A few years back I read If You Can Keep It by Eric Metaxas and he tells this story: In 1787 after the last Constitutional Convention met, Benjamin Franklin walked out of the meeting house and was approached by a woman who said “Well Doctor, what have we got? A republic or a monarchy?” And Franklin responded “A republic ma’am… If you can keep it.”
Benjamin Franklin was obviously talking about maintaining our freedom. In other words, freedom doesn’t just happen and it isn’t some magical thing that occurs on its own. Our founding fathers knew that freedom required responsibility to maintain.
And taking responsibility to maintain a goal or a desired way of life is prevalent throughout daily life. For example, if you want to be fit and stay fit, you have to take the responsibility to eat healthy and exercise. To capitalize on and maintain a goal, we have to take responsibility.
And when COVID-19 stepped onto the scene, the church was given a great opportunity that must be maintained.
In a matter of days, church as we knew it was turned upside down. We went from drinking our coffee, eating our donuts, and gathering in our buildings to drinking our coffee (notice coffee is always present!), wearing our PJs, and watching a live stream. And over the last several weeks the Good News of Jesus’ love displayed on the cross has been streamed and sent out all over the world. On Sunday mornings Facebook and Youtube is flooded with the Gospel! Churches are now doing daily bible studies and live prayer times. And people are loving their neighbors by delivering groceries and checking in on each other. While it may not feel like it, the Church has grown up at an exponential rate.

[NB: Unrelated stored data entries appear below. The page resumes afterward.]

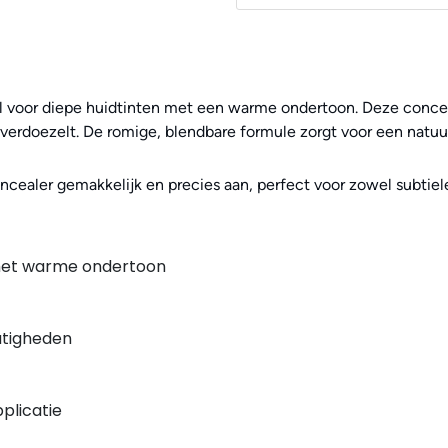
al voor diepe huidtinten met een warme ondertoon. Deze conceal
erdoezelt. De romige, blendbare formule zorgt voor een natuurlij
ealer gemakkelijk en precies aan, perfect voor zowel subtiele
 met warme ondertoon
atigheden
plicatie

But that’s not the only digital message that grew. As more and more information about COVID-19 continues to come out, I see more and more experts on my Facebook and Twitter feeds (SEE CERTAIN TIMES VIDEO). According to many of my friends, Bill Gates and 5G networks are responsible. To others, the republicans and the democrats are in bed together to screw us all over.
Not only that, but many have become scientific experts on viral diseases and seem to know exactly what to do to make sure we beat this pandemic. Wear a mask. Don’t wear a mask. Social distance. Who cares? Quarantine the oldies. Build your immune system. Sanitize your groceries.… And the list goes on. And as we have continued to live through this pandemic, it seems that our hate, shaming, and judgment of others has also grown at an exponential rate.
So, what do we have here? Well, we have an opportunity, if we can keep it.
The irony is incredible to me. The Gospel has gone out over the interwebs at increasing speeds… Yet, the same people sharing those links to the livestream are often the same people spewing hatred and more through their keyboard. We have somehow gotten to the point where we think we are so special that everyone wants to hear our opinion.
And it needs to stop. As horrible as this pandemic is, God has given us, the Church, an opportunity… If we can keep it. And here’s how I’d suggest we keep it.
First, decrease your time online. The more time we spend online, the more we get sucked into the vortex that is social media. Stop scrolling. Go outside. Open your Bible.
Second, filter what you do post. Before you post maybe ask some of these questions:
Is this a positive message?
Is this true?
How does this portray Christ living in me?
Is this kind?
What is it about this post that makes me so mad?
Have I considered what the other person might be going through?
Can I have this conversation via a more loving platform (phone call, video call, etc.)?
Even if I’m right, is it worth risking the relationship over?
In times of crisis the church has a great opportunity to step up and be the Church… But we can’t keep this opportunity if we’re praising on Sunday and shaming on Monday. We have an opportunity to share the Gospel in ways we never have… if we can keep it.